Leila talked about the impact high user fees and city service cuts has on women and children and our shock and disappointment that the City’s 2017 budget plan has no new investments in poverty reduction initiatives.
Read her full statement:
JULY 11, 2016
CITY HALL PRESS CONFERENCE: CLOSE THE FAIRNESS GAP
“Hello and good morning. My name is Leila Sarangi and I am the Community Programs Manager at Women’s Habitat of Etobicoke. We provide services to women and their dependents who have experienced violence, the vast majority of whom are living in poverty.
Over the past two years, through conversations that fed into the city’s consultation process, we spoke to over 2000 women across the city and heard clearly that the issues that need to be resolved to alleviate poverty are housing, jobs and childcare, in addition to other services including transit and recreation.
We also heard the City promise to implement the recommendations in these areas of their poverty reduction strategy when they unanimously adopted it last year.
So we were shocked and concerned when the City put forward a 2017 budget plan that considers a 2.6% cut across all divisions, with no new investments in poverty reduction initiatives and that pushes the implementation of any new revenue tools further down the road.
Statistics show that one in four Torontonians are poor. And to a great extent, when we talk about poverty in Toronto, we are talking about women’s poverty. With a persistent wage and income gap between women and men which is larger if she is racialized or indigenous, women are generally the poorest members of households, the poorest people in a neighbourhood, and the poorest citizens of a city. The recent revelation that Toronto has the highest child poverty rate in Canada is really an indicator of our city’s rate of poverty among mothers.
This budget plan will not be putting women or Torontonians on the path to prosperity.
Housing is a critical issue that we deal with on a daily basis.

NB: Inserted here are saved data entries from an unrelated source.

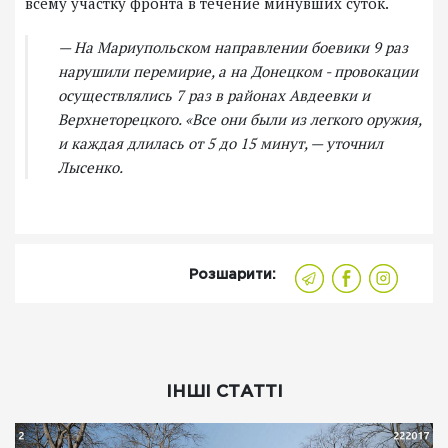
всему участку фронта в течение минувших суток.
— На Мариупольском направлении боевики 9 раз
нарушили перемирие, а на Донецком - провокации
осуществлялись 7 раз в районах Авдеевки и
Верхнеторецкого. «Все они были из легкого оружия,
и каждая длилась от 5 до 15 минут, — уточнил
Лысенко.
Розшарити:
ІНШІ СТАТТІ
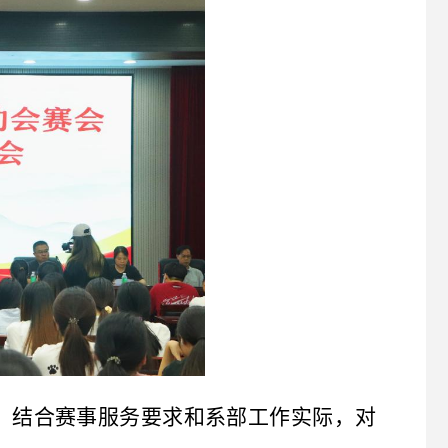
，结合赛事服务要求和系部工作实际，对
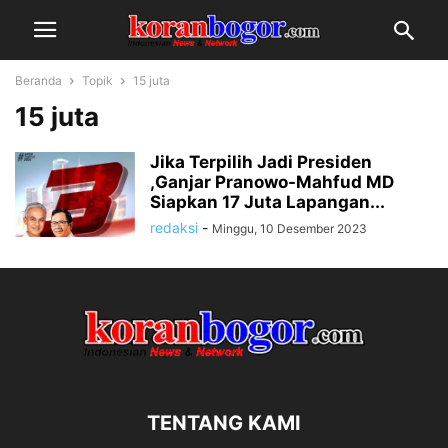
Beranda
Topik
15 juta
15 juta
Jika Terpilih Jadi Presiden
,Ganjar Pranowo-Mahfud MD
Siapkan 17 Juta Lapangan...
redaksi
-
Minggu, 10 Desember 2023
TENTANG KAMI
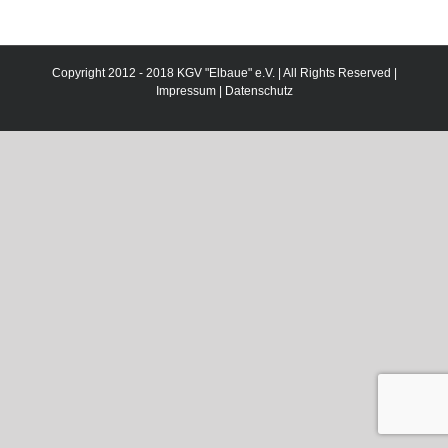
Copyright 2012 - 2018 KGV "Elbaue" e.V. | All Rights Reserved |
Impressum
|
Datenschutz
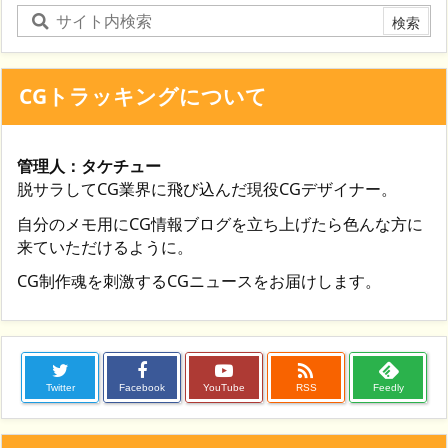
CGトラッキングについて
管理人：タケチュー
脱サラしてCG業界に飛び込んだ現役CGデザイナー。
自分のメモ用にCG情報ブログを立ち上げたら色んな方に
来ていただけるように。
CG制作魂を刺激するCGニュースをお届けします。

Twitter
Facebook
YouTube
RSS
Feedly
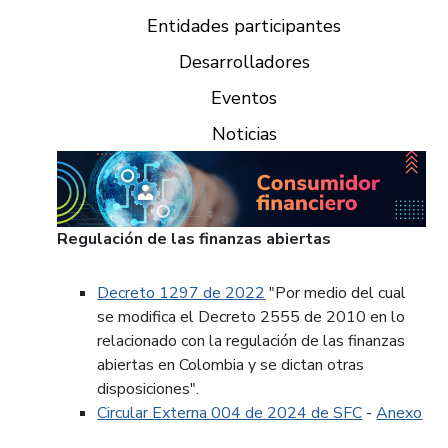
Entidades participantes
Desarrolladores
Eventos
Noticias
Regulación de las finanzas abiertas
Decreto 1297 de 2022
"Por medio del cual
se modifica el Decreto 2555 de 2010 en lo
relacionado con la regulación de las finanzas
abiertas en Colombia y se dictan otras
disposiciones".
Circular Externa 004 de 2024 de SFC
-
Anexo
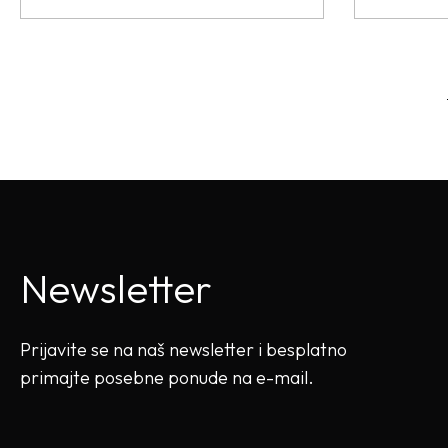
Newsletter
Prijavite se na naš newsletter i besplatno
primajte posebne ponude na e-mail.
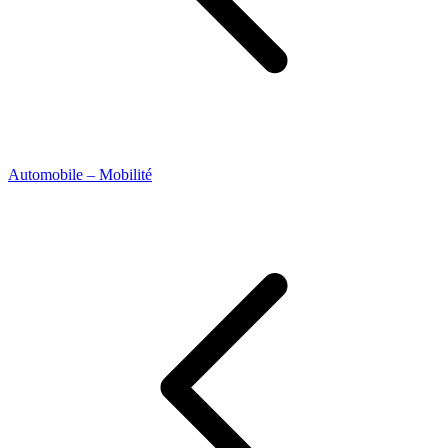
Automobile – Mobilité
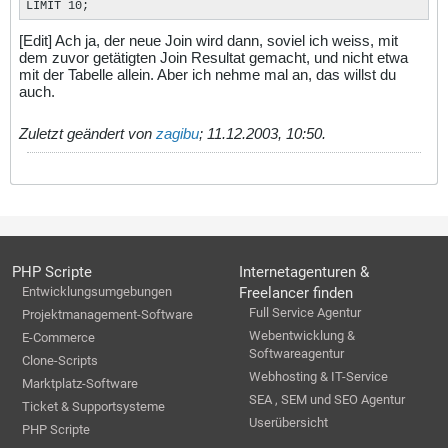
LIMIT 10;
[Edit] Ach ja, der neue Join wird dann, soviel ich weiss, mit
dem zuvor getätigten Join Resultat gemacht, und nicht etwa
mit der Tabelle allein. Aber ich nehme mal an, das willst du
auch.
Zuletzt geändert von
zagibu
;
11.12.2003, 10:50
.
PHP Scripte
Internetagenturen &
Entwicklungsumgebungen
Freelancer finden
Full Service Agentur
Projektmanagement-Software
Webentwicklung &
E-Commerce
Softwareagentur
Clone-Scripts
Webhosting & IT-Service
Marktplatz-Software
SEA , SEM und SEO Agentur
Ticket & Supportsysteme
Userübersicht
PHP Scripte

The lack of affordable and safe housing is the number one reason why women cannot leave abusive relationships, it’s why there are 175,000 people on the social housing waitlist, it is why our shelter system is backlogged. Without new investments, people will continue to struggle with precarious housing, homelessness, hunger. And this backlog will mean our emergency shelter system will continue to turn away 300 women and their children each night.

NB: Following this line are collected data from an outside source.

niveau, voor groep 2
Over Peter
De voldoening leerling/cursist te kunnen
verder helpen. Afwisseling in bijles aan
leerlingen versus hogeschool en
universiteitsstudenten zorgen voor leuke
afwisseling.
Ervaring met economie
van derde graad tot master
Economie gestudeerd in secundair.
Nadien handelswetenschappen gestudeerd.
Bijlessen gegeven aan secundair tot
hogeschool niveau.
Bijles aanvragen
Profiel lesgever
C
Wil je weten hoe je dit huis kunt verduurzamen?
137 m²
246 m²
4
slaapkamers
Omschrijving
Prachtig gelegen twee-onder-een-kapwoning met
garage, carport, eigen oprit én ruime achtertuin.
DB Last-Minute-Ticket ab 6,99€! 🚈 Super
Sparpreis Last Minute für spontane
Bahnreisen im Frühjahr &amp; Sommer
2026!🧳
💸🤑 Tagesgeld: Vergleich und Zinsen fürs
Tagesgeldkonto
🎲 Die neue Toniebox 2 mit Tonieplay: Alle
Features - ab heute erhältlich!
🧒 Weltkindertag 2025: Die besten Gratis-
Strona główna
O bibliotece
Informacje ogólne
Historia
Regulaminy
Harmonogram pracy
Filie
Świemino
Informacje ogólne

In this budget plan, people living on low-incomes will continue to struggle with rising transit fares, women will struggle with long commute times that make it difficult to drop off children and get to work on time and we have seen women lose jobs because of this. Women will continue to be unable go to work because they’re stuck on waitlists for affordable, local childcare, and because flexible childcare for those work outside of the traditional 9-5 hours just doesn’t exist.
We can look to examples outside of Toronto where investments into childcare directly led to broad economic returns in Quebec and have resulted in nearly equal workforce participation in Sweden’s proportional system.

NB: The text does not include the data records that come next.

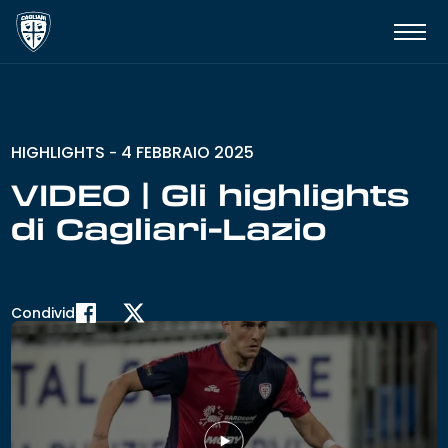
HIGHLIGHTS
4 FEBBRAIO 2025
-
VIDEO | Gli highlights
di Cagliari-Lazio
Condividi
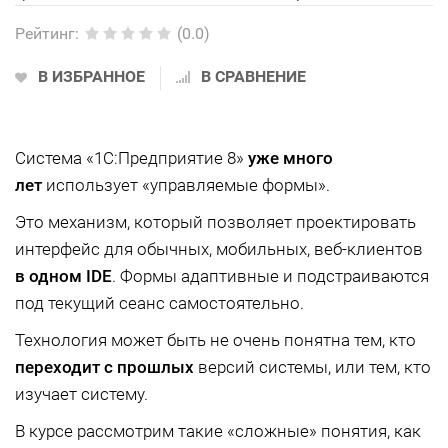
Рейтинг
:
(0.0)
В ИЗБРАННОЕ
В СРАВНЕНИЕ
Система «1С:Предприятие 8»
уже много
лет
использует «управляемые формы».
Это механизм, который позволяет проектировать
интерфейс для обычных, мобильных, веб-клиентов
в одном IDE
. Формы адаптивные и подстраиваются
под текущий сеанс самостоятельно.
Технология может быть не очень понятна тем, кто
переходит с прошлых
версий системы, или тем, кто
изучает систему.
В курсе рассмотрим такие «сложные» понятия, как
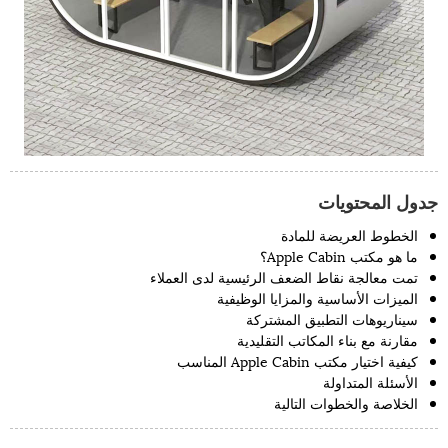
جدول المحتويات
الخطوط العريضة للمادة
ما هو مكتب Apple Cabin؟
تمت معالجة نقاط الضعف الرئيسية لدى العملاء
الميزات الأساسية والمزايا الوظيفية
سيناريوهات التطبيق المشتركة
مقارنة مع بناء المكاتب التقليدية
كيفية اختيار مكتب Apple Cabin المناسب
الأسئلة المتداولة
الخلاصة والخطوات التالية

This 2017 budget plan will not make this kind of difference. Instead, it will put low-income women and Torontonians further behind. Higher user fees and service cuts means the poorest in our communities will pay more and access less, we still won’t be addressing the City’s revenue problem, and the fairness gap between those who can afford to live in this city and those who face barriers to prosperity will continue to widen and polarize.
We urge the city to meaningfully close this fairness gap by implementing fair revenue tools and making real investments into the poverty reduction strategy in this coming budget. Thank you.”